A young woman from Colombia.
Jamie Martin/World Bank
A young woman from Colombia.

In developing world, higher education key to stable employment, says new UN report

Higher education is a prerequisite for millions of youth in the developing world who hope to find a decent, “non-vulnerable” job, a new United Nations study has established.

The study, conducted by the International Labour Organization (ILO) and released today, surveys 28 countries worldwide and demonstrates that having a high level of education “serves as a fairly dependable guarantee” towards securing a formal job.

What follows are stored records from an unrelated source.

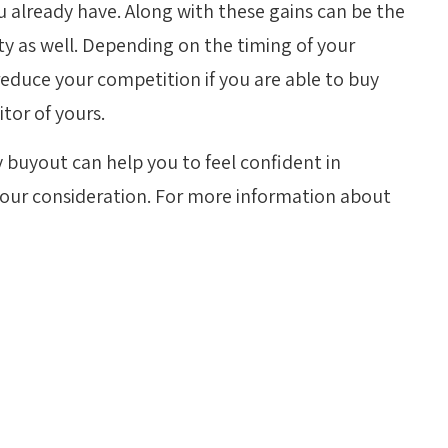
 already have. Along with these gains can be the
ty as well. Depending on the timing of your
 reduce your competition if you are able to buy
tor of yours.
 buyout can help you to feel confident in
your consideration. For more information about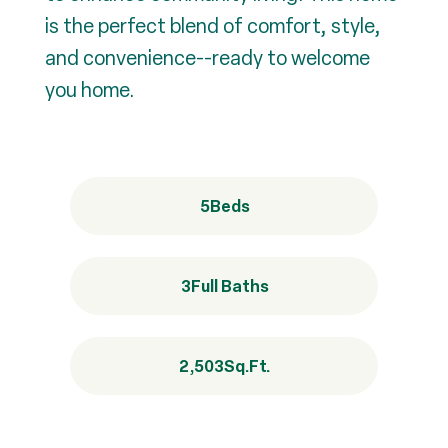
is the perfect blend of comfort, style,
and convenience--ready to welcome
you home.
5
Beds
3
Full Baths
2,503
Sq.Ft.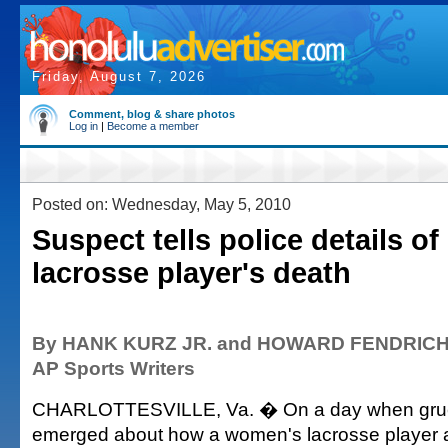
Friday, August 7, 2026
Comment, blog & share photos
Log in
|
Become a member
Posted on: Wednesday, May 5, 2010
Suspect tells police details of
lacrosse player's death
By HANK KURZ JR. and HOWARD FENDRIC
AP Sports Writers
CHARLOTTESVILLE, Va. � On a day when grue
emerged about how a women's lacrosse player a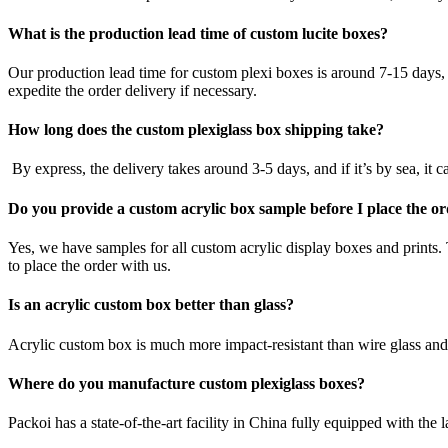
What is the production lead time of custom lucite boxes?
Our production lead time for custom plexi boxes is around 7-15 days, a
expedite the order delivery if necessary.
How long does the custom plexiglass box shipping take?
By express, the delivery takes around 3-5 days, and if it’s by sea, it
Do you provide a custom acrylic box sample before I place the o
Yes, we have samples for all custom acrylic display boxes and prints.
to place the order with us.
Is an acrylic custom box better than glass?
Acrylic custom box is much more impact-resistant than wire glass and d
Where do you manufacture custom plexiglass boxes?
Packoi has a state-of-the-art facility in China fully equipped with th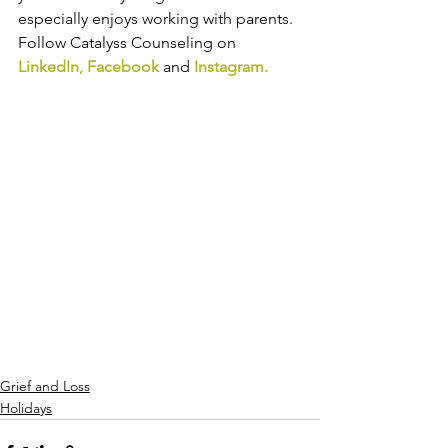
especially enjoys working with parents. 
Follow Catalyss Counseling on 
LinkedIn
, 
Facebook
and
Instagram
.
Grief and Loss
Holidays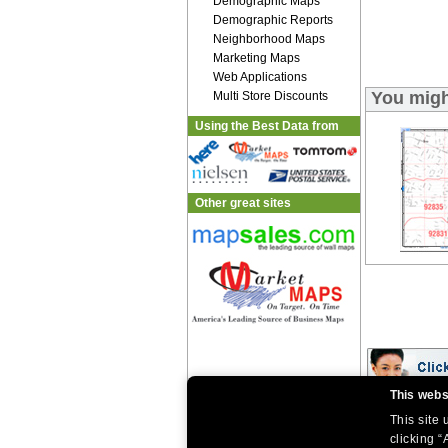
Demographic Maps
Demographic Reports
Neighborhood Maps
Marketing Maps
Web Applications
You migh
Multi Store Discounts
Using the Best Data from
Other great sites
This webs
This site
|
|
Home
Return Policy
About Us
|
|
|
clicking “
About Our Clients
Contact Us
Site Index
Help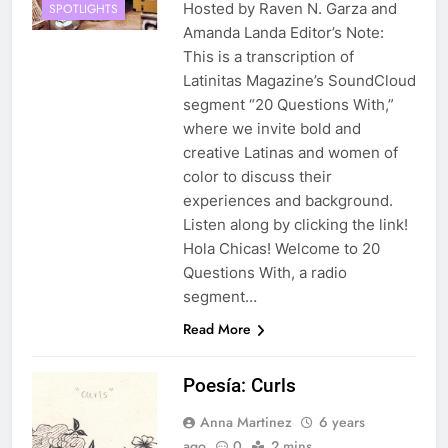
Hosted by Raven N. Garza and
SPOTLIGHTS
Amanda Landa Editor’s Note:
This is a transcription of
Latinitas Magazine’s SoundCloud
segment “20 Questions With,”
where we invite bold and
creative Latinas and women of
color to discuss their
experiences and background.
Listen along by clicking the link!
Hola Chicas! Welcome to 20
Questions With, a radio
segment…
Read More
Poesía: Curls
Anna Martinez
6 years
ago
0
2 mins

“The report confirms the role of education in shaping labour market outcomes of young people,” Azita Berar Awad, Director of the Employment Policy Department of the ILO, explained in a press release. “It also highlights the need for more investments in quality education, from primary through academic levels.”

The report notes that 83 per cent of young people with post-secondary education are in non-vulnerable employment in the 27 low-to-upper middle income countries examined while the number dropped to 75 per cent among low-income countries. At the same time, having completed secondary education alone was not enough to guarantee better labour market outcomes for youth in low-income countries.

“Increasing the level of education of the emerging workforce in developing countries will not in itself ensure the absorption of higher skilled workers into non-vulnerable jobs,” Theo Sparreboom, author of the study.

“Yet, it is clear that continuing to push forth undereducated, under-skilled youth into the labour market is a no-win situation, both for the young person who remains destined for a ‘hand-to-mouth existence’ based on vulnerable employment, and for the economy which gains little in terms of boosting its labour productivity potential,” he added.

The report also highlights the lingering problem of “skills mismatch” – or the disparity between the skill-level of those seeking employment and the demands of the jobs available on the market – as a point of concern, particularly as it varies greatly between advanced and low-income economies.

In advanced economies, for instance, “mismatch” often refers to higher skilled young people employed in jobs for which they are overqualified. At the opposite end of the spectrum, mis-matched young workers in low-income economies often suffer from “under-education” and have “no option but to take vulnerable jobs in the informal economy,” according to the ILO.

This disparity is largely fuelled by poverty as many youth cannot attend school because they cannot afford the costs or because they need to work to help their families, the UN agency continued.

“The lack of education feeds the perpetuation of poverty across generations as unskilled workers earn lower wages and are unable to fund the schooling of their children.”